Our tour guide then showed us some furniture that some people who enjoyed chocolate had once sat on, then a potted history of where chocolate came from, then through a room containing machines that took you through the chocolate making process. Temper? Well I was a little cross at having to stand for so long, but thank you for asking. The next room contained various sculptures made from chocolate which were fascinating to look at, if only so Paul and I could bicker as to whether or not they were actually chocolate or just painted wood. One of the quartet of ladies started chortling and pointing at a chocolate model of Barack Obama before posing in front of it with her middle finger up. I know this because I was behind her with my finger up my nose to ruin her photo.

Paul and I are at the front, in case you’re unsure

Perhaps sensing that things were about to turn nasty, our tour guide led us through to the sample room.

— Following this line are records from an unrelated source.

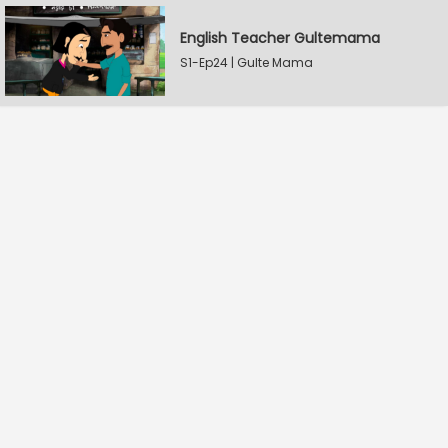
English Teacher Gultemama
S1-Ep24 | Gulte Mama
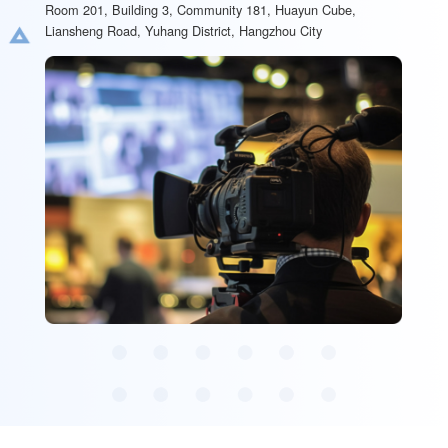
Room 201, Building 3, Community 181, Huayun Cube,
Liansheng Road, Yuhang District, Hangzhou City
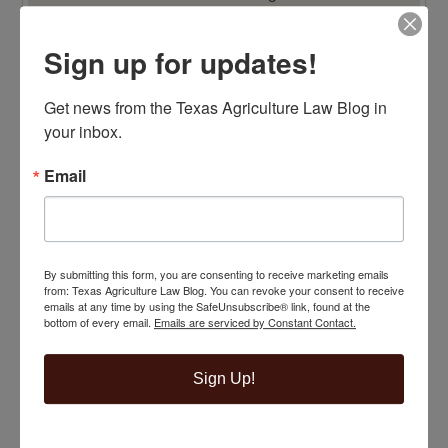
Sign up for updates!
Get news from the Texas Agriculture Law Blog in 
your inbox.
Email
By submitting this form, you are consenting to receive marketing emails
from: Texas Agriculture Law Blog. You can revoke your consent to receive
emails at any time by using the SafeUnsubscribe® link, found at the
bottom of every email.
Emails are serviced by Constant Contact.
Sign Up!
TOP 100 BLAWG WINNER 2014!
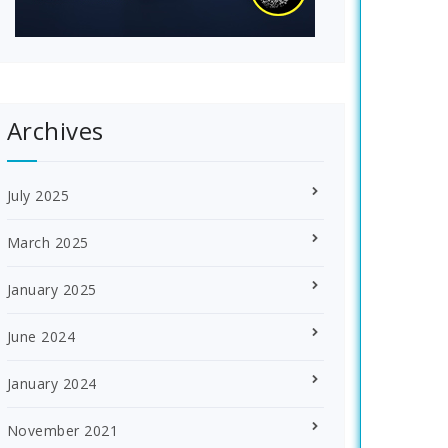
Archives
July 2025
March 2025
January 2025
June 2024
January 2024
November 2021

Well honestly. I’m not saying my expectations were high, but I was basing the enjoyment of this entire holiday on this moment, and before we get to what we actually received, know this. One television programme that Paul and I often rewatch on Youtube is Holiday Showdown – one of those classic reality TV shows from the early noughties which was designed purely for drama. They’d take some family from a house within one throw of a pint glass of a flat-roof-pub who holidayed exclusively somewhere a) hot and b) with laminated pictures of food to point at, then swap their holidays with some utterly cheerless gooseberry-and-cinnamon-yoghurt types who took their breaks in a knitted yurt on a nature reserve in some country which only exists in your memories. It was amazing: we’d always end up siding with the ‘rough’ family because without fail they’d have the better holiday and end up rucking with Tarquin-Perineum over some imagined slight in the karaoke bar. Anyway – I mention this because there was a particular episode which saw the families going to Las Vegas for a week of utter over-indulgence and as part of that, they visited a chocolate shop. Now whether the owners relaxed the rules on the ‘freebies’ because the cameras were there we’ll never know, but the image of one of the children – all glistening chins and happy-cow eyes – wabbling around with his entire basket of free chocolate stacked as high as him has always, always stuck with me. I wanted that experience. Could this be it?

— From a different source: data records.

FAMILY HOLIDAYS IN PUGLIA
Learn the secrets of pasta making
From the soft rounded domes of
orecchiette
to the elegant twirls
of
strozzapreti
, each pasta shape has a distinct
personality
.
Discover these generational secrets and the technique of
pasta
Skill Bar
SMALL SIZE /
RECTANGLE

No. Fuck no. We’d have got more chocolate inside us by taking a few deep breaths in the shop outside. He must have used a razor blade to slice these samples off. I appreciate I’m a big fat pig but even so, I was expecting chocolate I could chew as opposed to see straight through. One sneeze and they’d have all blown on the floor. Our tour talked us through the various flavours but all I could taste was sheer bloody disappointment. I felt like Augustus Gloop, only without the fun trip up the pipes. They perhaps sensed our sadness because they offered us 10% off in the shop afterwards but we didn’t indulge out of spite, instead choosing to choke down an ice-cream from the shop over the road. Pah.

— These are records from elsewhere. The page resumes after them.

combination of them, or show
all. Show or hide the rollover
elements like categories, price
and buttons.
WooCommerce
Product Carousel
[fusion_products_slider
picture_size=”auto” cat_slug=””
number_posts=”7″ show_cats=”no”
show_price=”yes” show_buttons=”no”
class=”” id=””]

Ah now I feel bad actually. Aside from my utter heartbreaking sorrow, the tour itself was very interesting and our tour guide was very bouncy and kept our interest. Paul admitted afterwards that he wouldn’t have kicked him out of bed for eating chocolate, to which I reminded him of the time we’d been working our way through a bag of Revels in our hotel bed after our house burned down and he’d fallen asleep on at least three coffee revels which I’d set aside for him. This led to him shaking me awake the next morning and, with the stricken look of someone who had spend a solid decade risking it all on every fart, told me he’d shat the bed. His face when I stuck my finger in it and went ‘ooooh delicious, tastes like coffee’ will stay with me for time evermore.

And on that note, I’ll bid you goodbye, proud that I managed to create such a circular narrative hook in the blog around Paul’s bum.